Килиан, в свою очередь, казался чем-то раздраженным. То и дело он постукивал по полу правым мыском.
— Что с тобой? — спросил Хосе. — Что это за танцы?
— Несколько дней назад кто-то укусил меня за ногу, — признался он. — И теперь она болит.
— Покажи-ка!
Килиан сел и стащил ботинок и носок.
— Вот здесь, — он указал на ноготь безымянного пальца. — Очень сильно жжет.
Хосе опустился перед ним на колени, чтобы убедиться в своих подозрениях.
— Тебя укусил клещ, — рассмеялся он. — С тобой случилось то, что случается с деревьями какао: тебя облюбовал червяк в качестве жилища.
Увидев отвращение на лице Килиана, Хосе поспешил объяснить:
— Не пугайся, такое часто случается. Этот клещ так мал, что можно подцепить его где угодно и даже не заметить. Он устраивается между пальцами руки или ноги и впивается длинным хоботком, полным личинок. Видишь — вот здесь, под кожей, кокон, а в нем — личинки.
Килиан поспешно потянулся к ноге, чтобы оторвать кокон, но Хосе его остановил.
— О нет, — сказал он. — Кокон нужно удалять очень осторожно. Если его повредить, личинки расползутся по остальным пальцам. Были случаи, когда люди из-за этого теряли пальцы...
— Я сейчас же пойду в больницу! — Килиан, охваченный брезгливым испугом, принялся натягивать носок и ботинок со всей осторожностью, на какую был способен.
— Обратись к моей дочери, — посоветовал Хосе. — Она настоящий эксперт по извлечению клещей!
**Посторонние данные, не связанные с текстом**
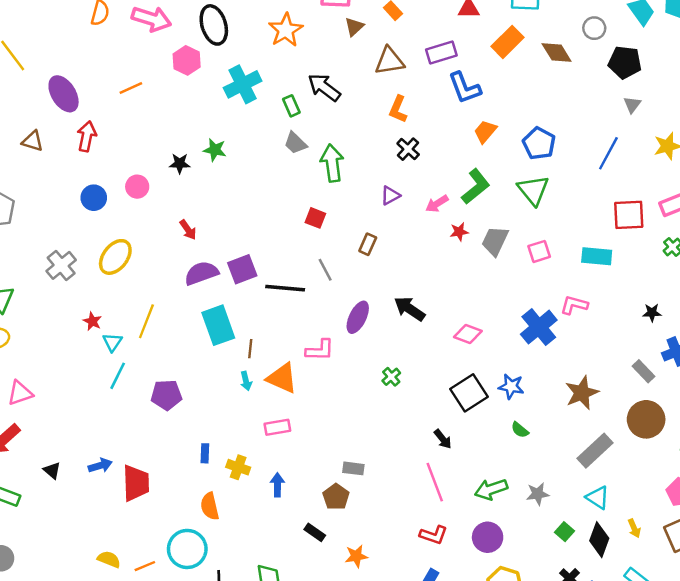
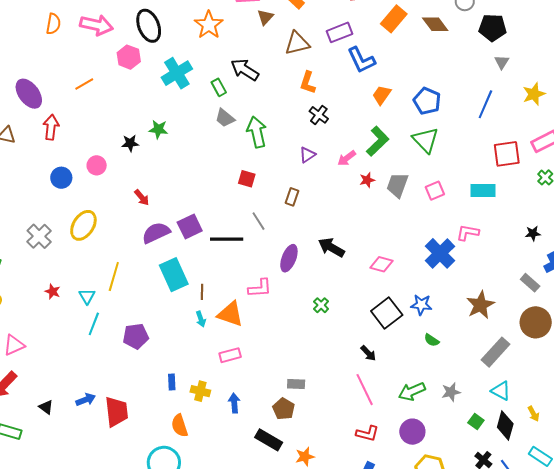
red star: (92, 321) -> (53, 291), moved
black rectangle: (315, 532) -> (269, 440), size x1.5

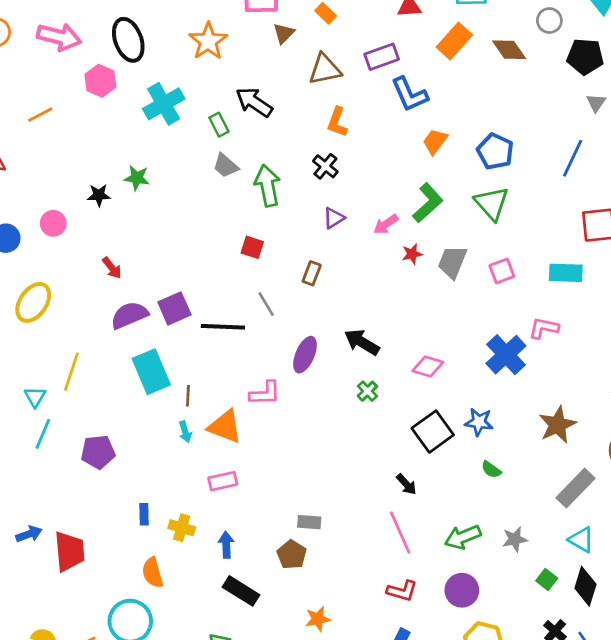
black cross: (319, 115) -> (325, 166), moved
green cross: (321, 305) -> (367, 391), moved
black rectangle: (269, 440) -> (241, 591), moved

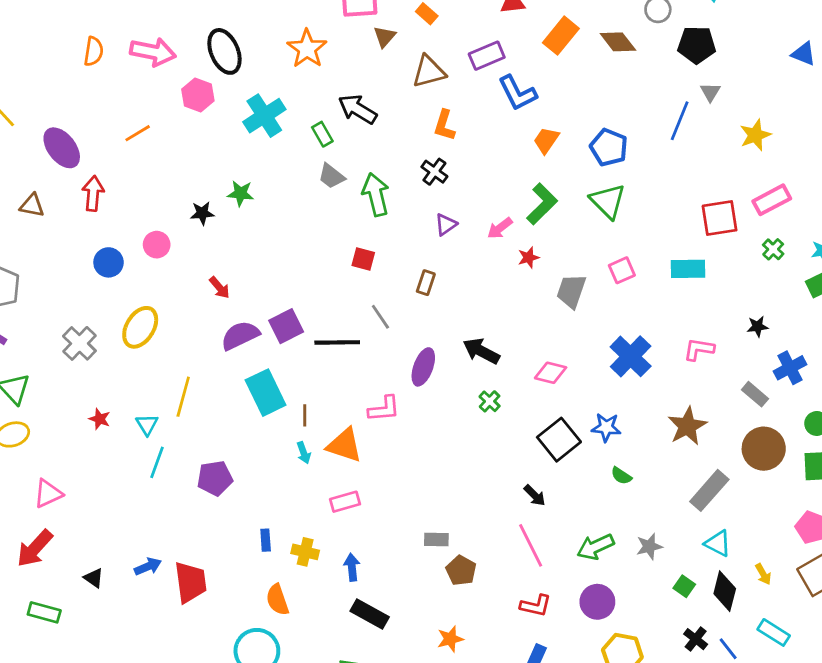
blue line: (573, 158) -> (680, 121), moved
gray trapezoid: (452, 262) -> (571, 291), moved
pink L-shape: (544, 328) -> (699, 349), moved
brown pentagon: (292, 555) -> (461, 571), moved

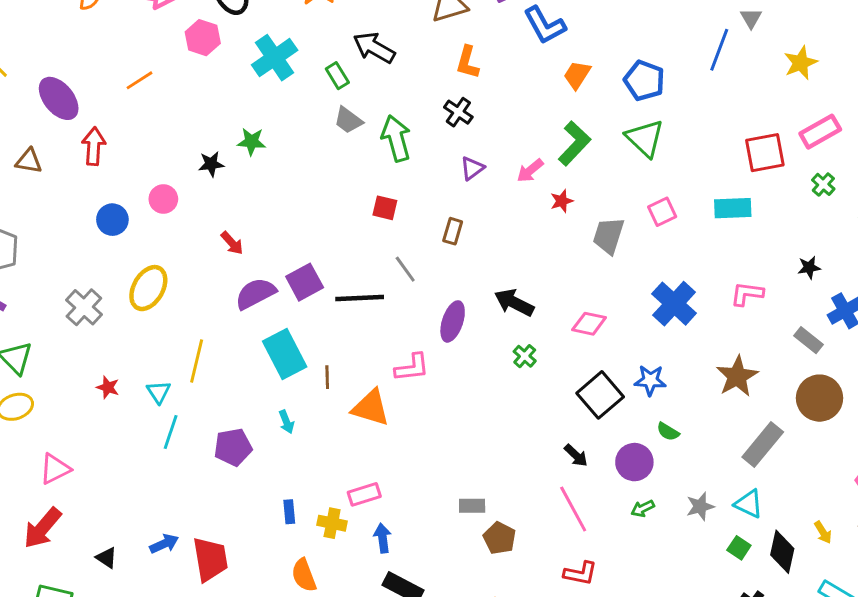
cyan arrow: (304, 453) -> (286, 422), moved
pink rectangle: (345, 502) -> (364, 494), moved
cyan triangle: (718, 543) -> (749, 504), moved
green arrow: (596, 547) -> (643, 508), size x0.6
purple circle: (597, 602) -> (634, 462), moved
Килиан шел в больницу, стараясь опираться только на пятку и предвкушая долгожданную встречу. Вот уже несколько недель он не видел дочь Хосе. Всякий раз, сопровождая друга в Биссаппоо, он надеялся встретить ее там, но, очевидно, ей нечасто удавалось навещать родную деревню. Она делила свою жизнь между мужем и больницей. Порой Хосе сокрушался, что она замужем уже четыре года, а у них все еще нет детей.
Четыре года! Килиану просто не верилось, что прошло уже столько времени с тех пор, как он познакомился с ней в день ее свадьбы.
Воспоминания об этом дне вытеснил из памяти образ девушки, гладившей его лицо во время болезни.
После этого не было ничего. Так и не выдалось случая увидеться с ней наедине. Иногда он видел ее, решительно и деловито пересекающую двор, чтобы повидаться с Хосе. Она подходила к отцу, ласково его приветствовала, что-то объясняла, кивала или звонко смеялась, запрокинув голову, среди удушающего жара только что обжаренного какао. Килиан пользовался этими минутами, чтобы полюбоваться ею, ожидая, пока она посмотрит ему в глаза своими дивными очами темнее ночи.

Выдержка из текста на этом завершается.